Connecticut Superior Court, Judicial District of Waterbury at Waterbury
Aug 18, 2004
2004 Ct. Sup. 12032 (Conn. Super. Ct. 2004)

Opinion

No. CV-02-0174593S

August 18, 2004


MEMORANDUM OF DECISION


This is a decision on the plaintiff's motion to set aside and for new trial, dated August 6, 2004.

The plaintiff, Mary Zwick, instituted the present action seeking to recover monetary damages far personal injuries as a result of a fall on an escalator in the Filene's Men's Store in the West Farms Mall on December 8, 2000. She claimed that the fall was the result of the negligent maintenance of the escalator by the defendant owner, The May Department Stores Company (hereinafter "May") and the defendant maintenance company, KONE, Inc. (hereinafter Kone). The plaintiff claimed that as a result of the fall and the defendants' negligence, she sustained ankle and other injuries.

Trial commenced on July 22, 2004. The jury heard testimony over four days from the following: the plaintiff, Mary Zwick; the plaintiff's son, Andrew Zwick; the plaintiff's expert, an elevator/escalator consultant John Mundt; May's maintenance supervisor, Joseph Taverney; an inspector from the state department of public safety, Ed Sedgwick; a mechanic superintendent from Kane, Bruce Silva; and the defendant's expert, a self-employed escalator consultant, David Steel. The parties submitted proposed jury instructions and proposed jury interrogatories. On July 28, 2004, the court charged the jury, and the plaintiff did not take any exceptions to the charge, or the jury interrogatories. The jury returned a defendant's verdict after less than one hour of deliberations. The plaintiff now claims the court's instructions were insufficient in several respects, that the jury's verdict was against the evidence and that the argument by defense counsel was improper which deprived her of a fair trial.
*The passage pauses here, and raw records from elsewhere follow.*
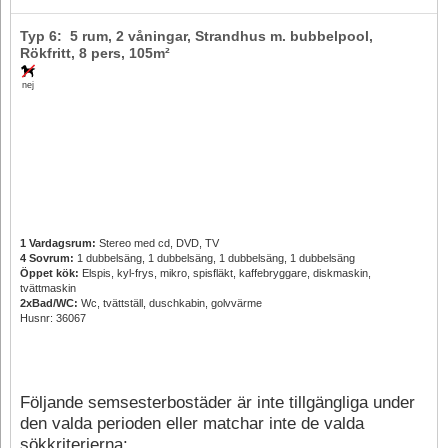
Typ 6: 5 rum, 2 våningar, Strandhus m. bubbelpool,
Rökfritt,
8 pers
, 105m²
nej
1 Vardagsrum:
Stereo med cd, DVD, TV
4 Sovrum:
1 dubbelsäng, 1 dubbelsäng, 1 dubbelsäng, 1 dubbelsäng
Öppet kök:
Elspis, kyl-frys, mikro, spisfläkt, kaffebryggare, diskmaskin,
tvättmaskin
2xBad/WC:
Wc, tvättställ, duschkabin, golvvärme
Husnr: 36067
Följande semsesterbostäder är inte tillgängliga under
den valda perioden eller matchar inte de valda
sökkriterierna:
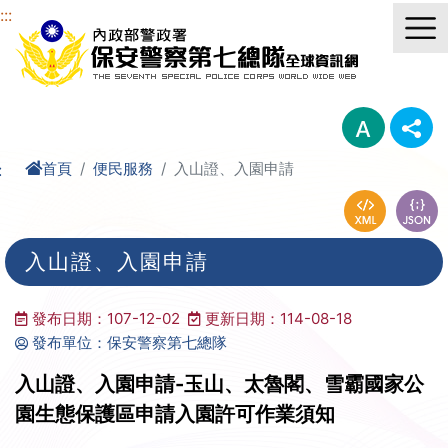
進入內容區塊
:::
首頁
便民服務
入山證、入園申請
:
入山證、入園申請
發布日期：107-12-02
更新日期：114-08-18
發布單位：保安警察第七總隊
入山證、入園申請-玉山、太魯閣、雪霸國家公
園生態保護區申請入園許可作業須知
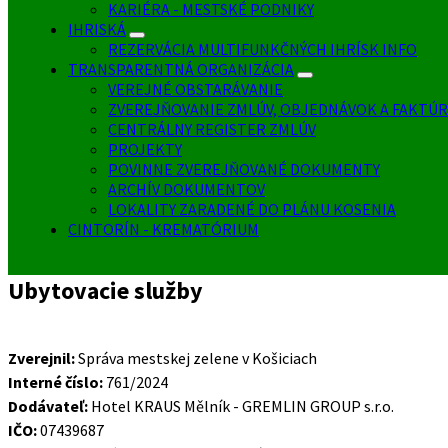
KARIÉRA - MESTSKÉ PODNIKY
IHRISKÁ
REZERVÁCIA MULTIFUNKČNÝCH IHRÍSK INFO
TRANSPARENTNÁ ORGANIZÁCIA
VEREJNÉ OBSTARÁVANIE
ZVEREJŇOVANIE ZMLÚV, OBJEDNÁVOK A FAKTÚR
CENTRÁLNY REGISTER ZMLÚV
PROJEKTY
POVINNE ZVEREJŇOVANÉ DOKUMENTY
ARCHÍV DOKUMENTOV
LOKALITY ZARADENÉ DO PLÁNU KOSENIA
CINTORÍN - KREMATÓRIUM
Ubytovacie služby
Zverejnil:
Správa mestskej zelene v Košiciach
Interné číslo:
761/2024
Dodávateľ:
Hotel KRAUS Mělník - GREMLIN GROUP s.r.o.
IČO:
07439687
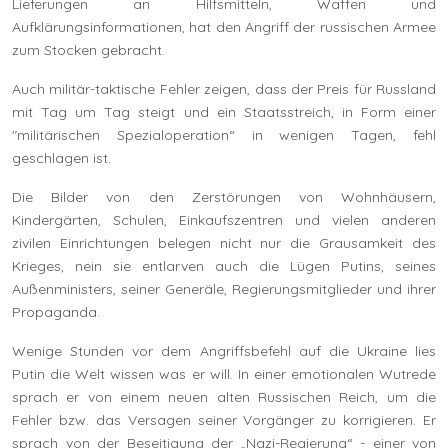
Lieferungen an Hilfsmitteln, Waffen und
Aufklärungsinformationen, hat den Angriff der russischen Armee
zum Stocken gebracht.
Auch militär-taktische Fehler zeigen, dass der Preis für Russland
mit Tag um Tag steigt und ein Staatsstreich, in Form einer
"militärischen Spezialoperation“ in wenigen Tagen, fehl
geschlagen ist.
Die Bilder von den Zerstörungen von Wohnhäusern,
Kindergärten, Schulen, Einkaufszentren und vielen anderen
zivilen Einrichtungen belegen nicht nur die Grausamkeit des
Krieges, nein sie entlarven auch die Lügen Putins, seines
Außenministers, seiner Generäle, Regierungsmitglieder und ihrer
Propaganda.
Wenige Stunden vor dem Angriffsbefehl auf die Ukraine lies
Putin die Welt wissen was er will. In einer emotionalen Wutrede
sprach er von einem neuen alten Russischen Reich, um die
Fehler bzw. das Versagen seiner Vorgänger zu korrigieren. Er
sprach von der Beseitigung der „Nazi-Regierung“ - einer von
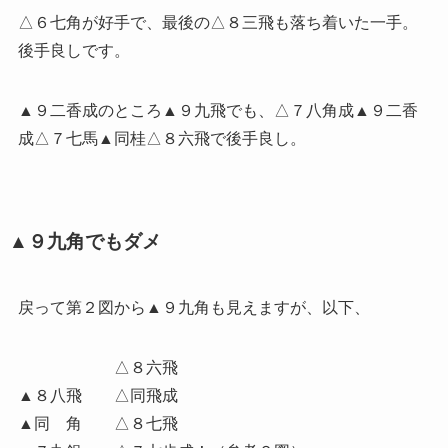
△６七角が好手で、最後の△８三飛も落ち着いた一手。
後手良しです。
▲９二香成のところ▲９九飛でも、△７八角成▲９二香
成△７七馬▲同桂△８六飛で後手良し。
▲９九角でもダメ
戻って第２図から▲９九角も見えますが、以下、
△８六飛
▲８八飛 △同飛成
▲同 角 △８七飛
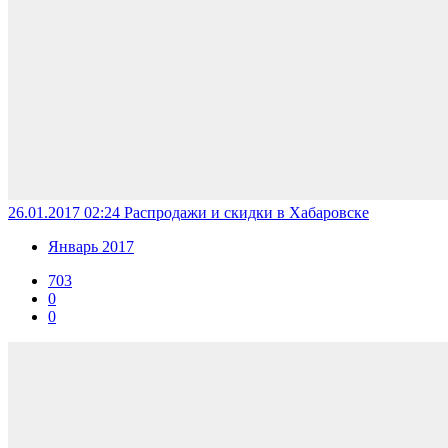
26.01.2017 02:24
Распродажи и скидки в Хабаровске
Январь 2017
703
0
0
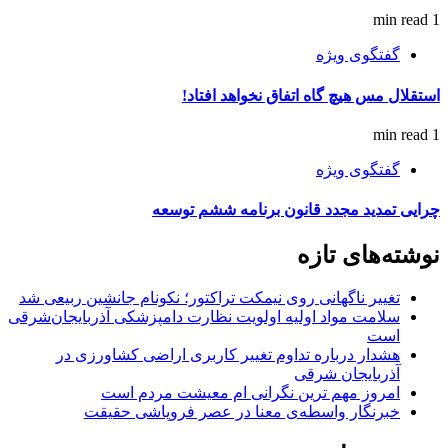
1 min read
گفتگوی ویژه
استقلال مس هیچ گاه اتفاق نخواهد افتاد!
1 min read
گفتگوی ویژه
چرایی تمدید مجدد قانون برنامه ششم توسعه
نوشته‌های تازه
تغییر ناگهانی روی نیمکت تراکتور؛ نکونام جانشین ربیعی شد
سلامت مواد اولیه اولویت نظارت دامپزشکی آذربایجان‌شرقی
است
هشدار درباره تداوم تغییر کاربری اراضی کشاورزی در
آذربایجان شرقی
امروز مهم‌ ترین نگرانی‌ ام معیشت مردم است
خبرنگار واسطه‌ی معنا در عصر فروپاشی حقیقت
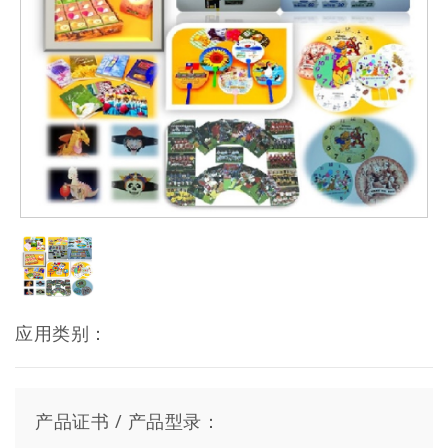
应用类别：
产品证书 / 产品型录：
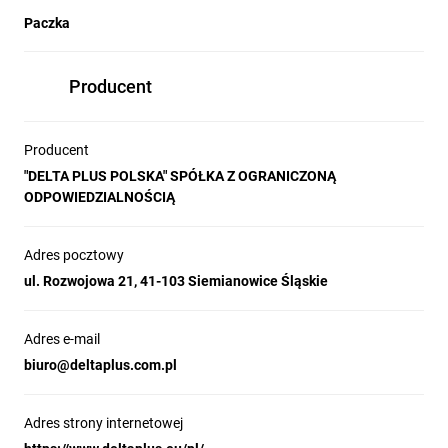
Paczka
Producent
Producent
"DELTA PLUS POLSKA" SPÓŁKA Z OGRANICZONĄ
ODPOWIEDZIALNOŚCIĄ
Adres pocztowy
ul. Rozwojowa 21, 41-103 Siemianowice Śląskie
Adres e-mail
biuro@deltaplus.com.pl
Adres strony internetowej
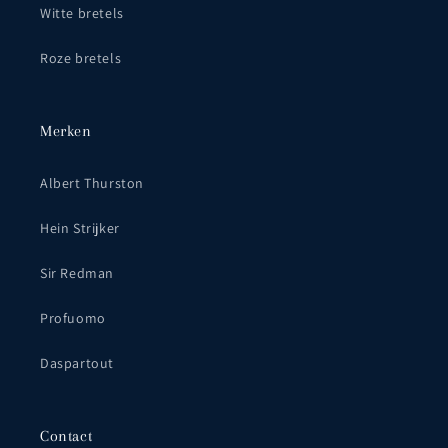
Witte bretels
Roze bretels
Merken
Albert Thurston
Hein Strijker
Sir Redman
Profuomo
Daspartout
Contact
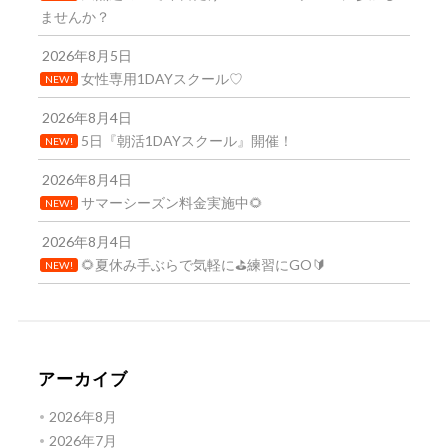
ませんか？
2026年8月5日
女性専用1DAYスクール♡
NEW!
2026年8月4日
5日『朝活1DAYスクール』開催！
NEW!
2026年8月4日
サマーシーズン料金実施中🌻
NEW!
2026年8月4日
🌻夏休み手ぶらで気軽に⛳練習にGO🔰
NEW!
アーカイブ
2026年8月
2026年7月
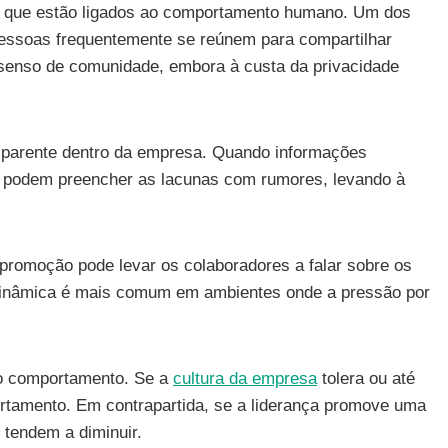
s que estão ligados ao comportamento humano. Um dos
 pessoas frequentemente se reúnem para compartilhar
 senso de comunidade, embora à custa da privacidade
sparente dentro da empresa. Quando informações
os podem preencher as lacunas com rumores, levando à
promoção pode levar os colaboradores a falar sobre os
a dinâmica é mais comum em ambientes onde a pressão por
r o comportamento. Se a
cultura da empresa
tolera ou até
portamento. Em contrapartida, se a liderança promove uma
s tendem a diminuir.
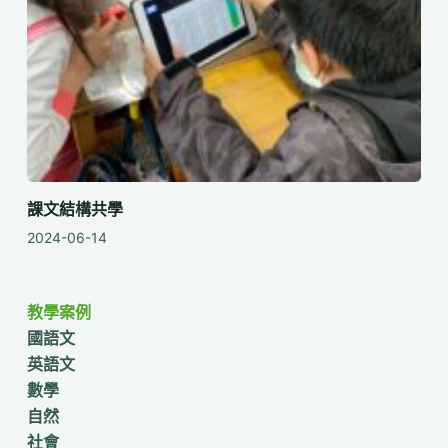
課文結構共學
2024-06-14
教學案例
國語文
英語文
數學
自然
社會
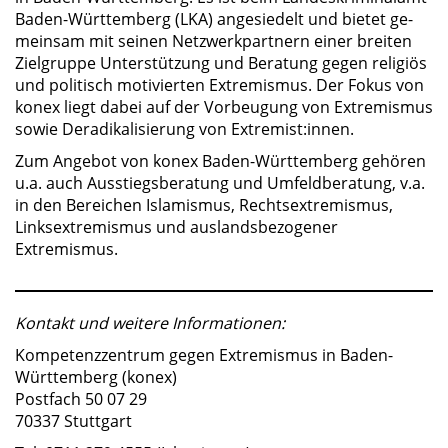
Baden-Württemberg (LKA) angesiedelt und bietet ge­
mein­sam mit seinen Netz­werk­part­nern ei­ner brei­ten
Ziel­grup­pe Un­ter­stüt­zung und Be­ra­tung ge­gen re­li­gi­ös
und po­li­tisch mo­ti­vier­ten Ex­tre­mis­mus. Der Fokus von
konex liegt dabei auf der Vorbeugung von Extremismus
sowie Deradikalisierung von Extremist:innen.
Zum Angebot von konex Baden-Württemberg gehören
u.a. auch Ausstiegsberatung und Umfeldberatung, v.a.
in den Bereichen Islamismus, Rechtsextremismus,
Linksextremismus und auslandsbezogener
Extremismus.
Kontakt und weitere Informationen:
Kompetenzzentrum gegen Extremismus in Baden-
Württemberg (konex)
Postfach 50 07 29
70337 Stuttgart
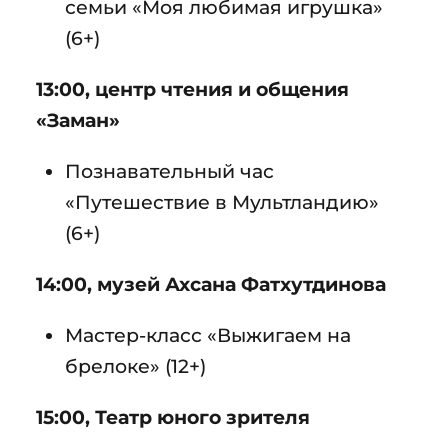
семьи «Моя любимая игрушка»
(6+)
13:00, центр чтения и общения
«Заман»
Познавательный час
«Путешествие в Мультландию»
(6+)
14:00, музей Ахсана Фатхутдинова
Мастер-класс «Выжигаем на
брелоке» (12+)
15:00, Театр юного зрителя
For the reasons set forth below, the court denies the motion to set aside the verdict and for a new trial.

I CT Page 12033

It is with some hesitancy that the court approaches a motion to set aside a jury verdict because of the gravity of the issues involved. "Litigants have a constitutional right to have factual issues determined by the jury. This right embraces the determination of damages when there is room for a reasonable difference of opinion among fair-minded persons as to the amount that should be awarded. This right is one obviously immovable limitation on the legal discretion of the court to set aside a verdict, since the constitutional right of trial by jury includes the right to have issues of fact as to which there is room for a reasonable difference of opinion among fair-minded men passed upon by the jury and not by the court . . . Similarly, [t]he credibility of witnesses and the weight to be accorded to their testimony lie within the province of the jury." (Citations omitted; internal quotation marks omitted.) Wallace v. Haddock, 77 Conn.App. 634, 636-37 (2003).

II.

The plaintiff first claims that the court erred in its charge on the standard of care by not charging as requested that the plaintiff was owed the highest degree of care from the defendants May and Kone. The plaintiff claims the standard that should have been charged is that as is applied to common carriers, and cites Firszt v. Capitol Park Realty Co., 98 Conn. 627, 635-37 (1923). Plaintiff claims that the defendants, as a carrier of passengers, owed the plaintiff the highest degree of care and diligence. In Firszt, however, the standard of care at issue was to be applied to the operators of an amusement park ride.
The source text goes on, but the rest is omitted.